I don’t trust people that…
{judging you...}
1) Don’t like popcorn.
If you did not know before I am OBSESSED with popcorn. So if you tell me that the fluffy and crunchy snack that I adore only tastes like air, you have lost my trust. By the way, I truly believe that popcorn is an amazing example that God does love us.
2) Don’t like french fries.
Really?! Like, how?! How can you NOT like french fries. You are obviously an alien and therefore need to be assassinated. COME AT ME BRO.
3) Don’t have ketchup or mustard in your house.

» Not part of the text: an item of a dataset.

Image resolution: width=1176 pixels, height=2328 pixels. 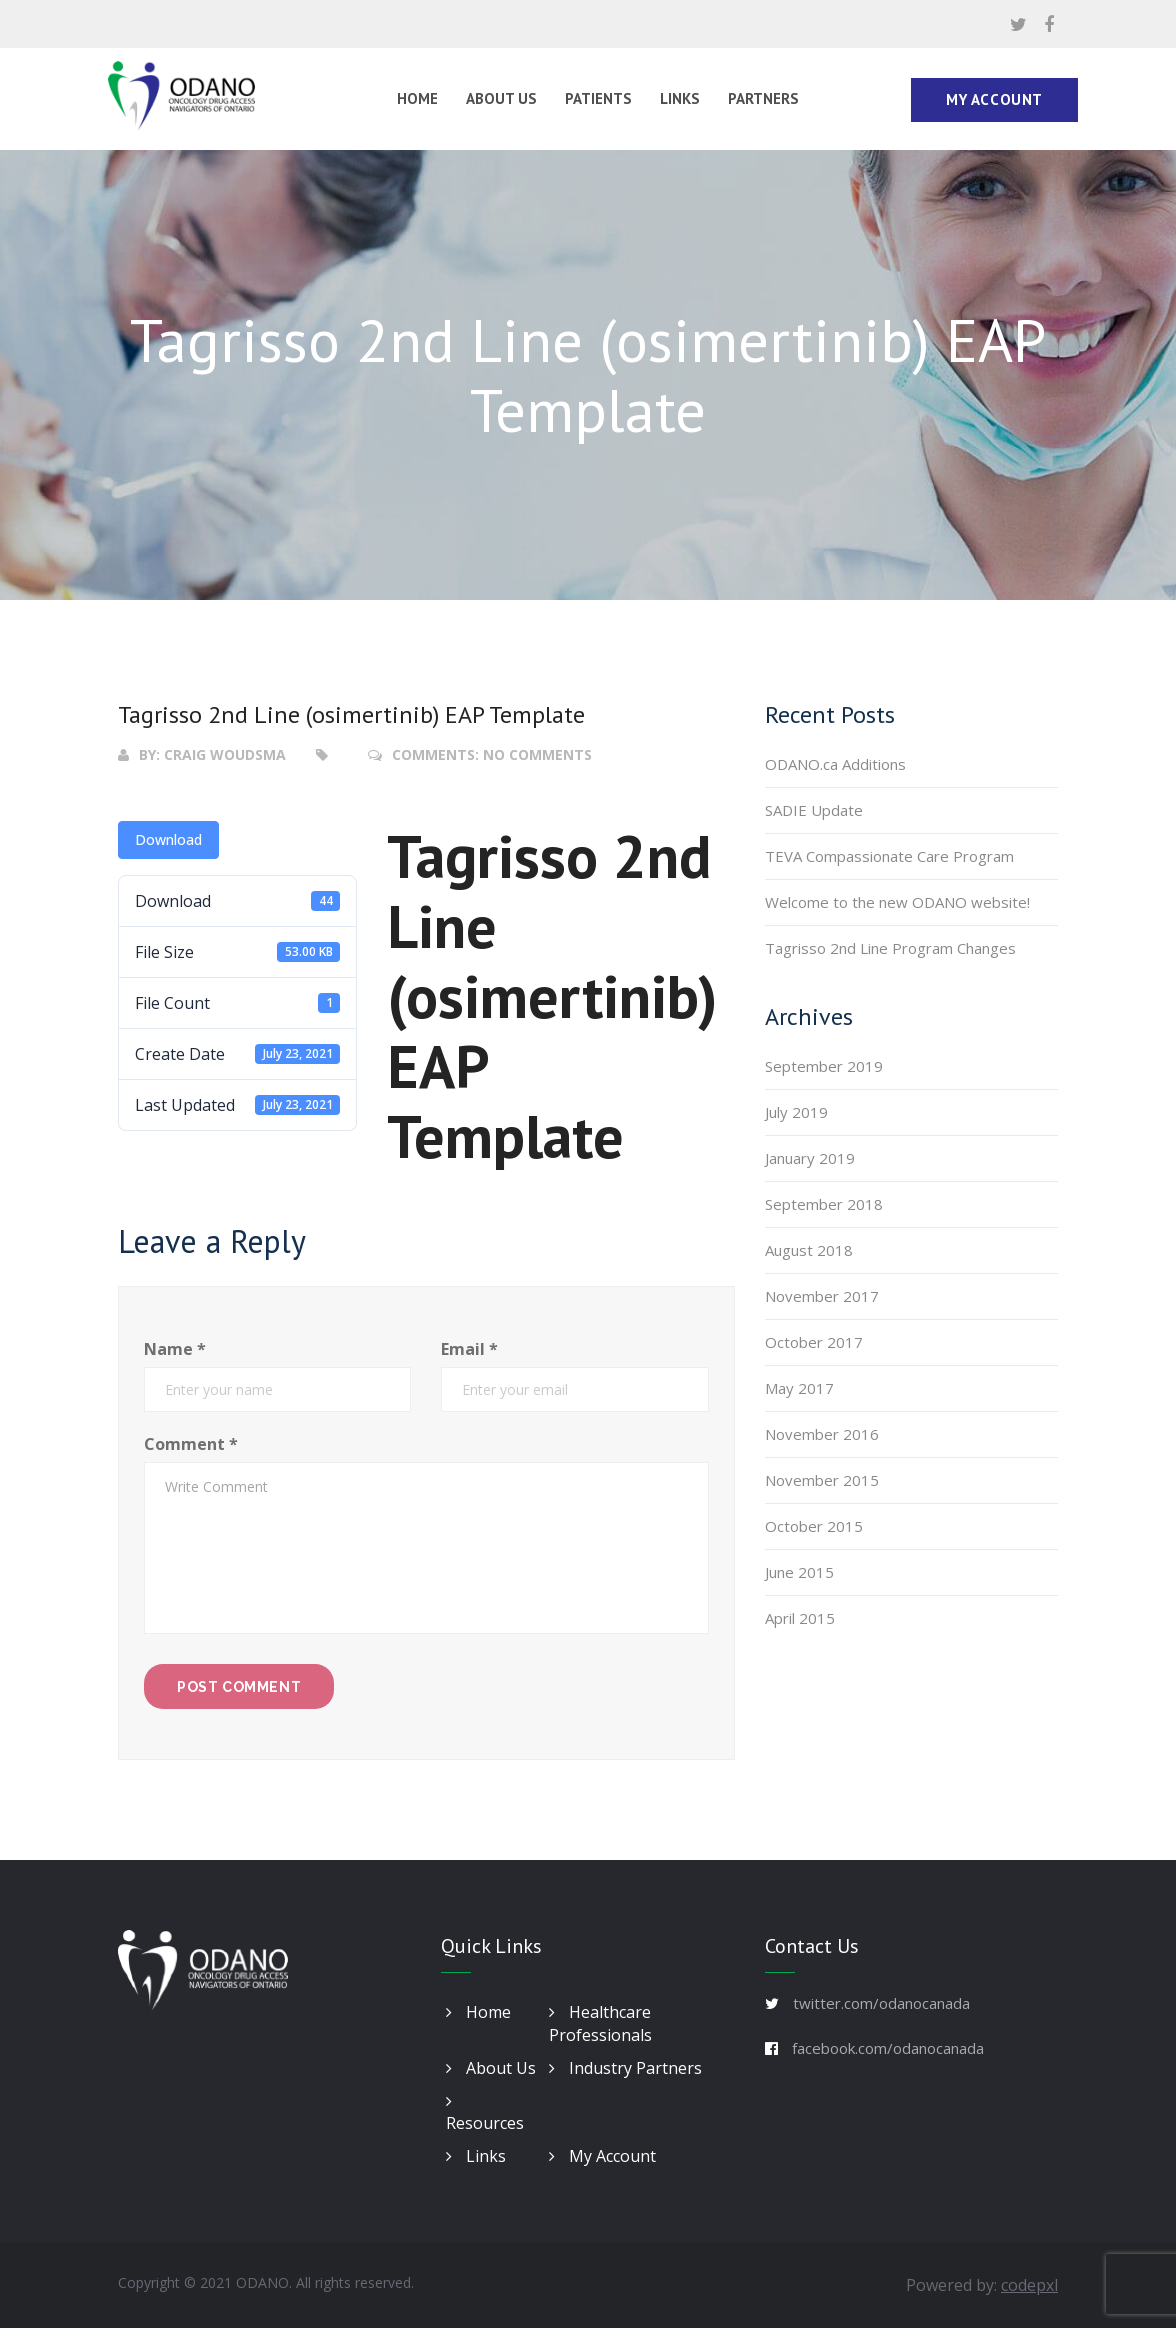 I want to click on Healthcare Professionals, so click(x=600, y=2023).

I severely LOATHE both of these condiments but as a true American, I own them both. How are you going to invite guests over, make a delicious plate of aforementioned french fries and then tell them you have no KETCHUP???!! My train of thought is that you probably barely stay in that house and rarely have guests over. That being said, if you are the said guest, GET OUT OF THERE. That house is probably a “fake” home where they kill and torture their victims.
4) Hate Christmas.
Who even says this?! Do you hate puppies, rainbows and children’s smiles too?! If you don’t like Christmas, you have no soul and therefore you are a demon. In that case, come over to my house and I will perform a Christmas themed exorcism. I mean C’MON man! Even the Jews like Christmas.
5) Say they don’t read.
What do you mean you don’t read?! So you’re telling me you went through 12 years of grade school and probably 4 years of college without ever actually enjoying ANY of the material or at least critically thinking to some aspect??!! AND you don’t ever read magazines, news articles or blogs?! Shame on you. Don’t talk to me. I am TERRIFIED of you. I may catch your ignorance...
6) Tell me their favorite food is a vegetable.
The Lord should strike you down immediately if you ever say your favorite food is zucchini or kale. But because he hasn't yet, don’t talk to me. You are obviously a pathological liar.
peace easy,
the fourth
peace easy,
the fourth
P.S. If you actually do not like Christmas please do not come to my house. Like I said before, I don’t trust you. NO FRENCH FRIES FOR YOU! Sorry I’m not sorry.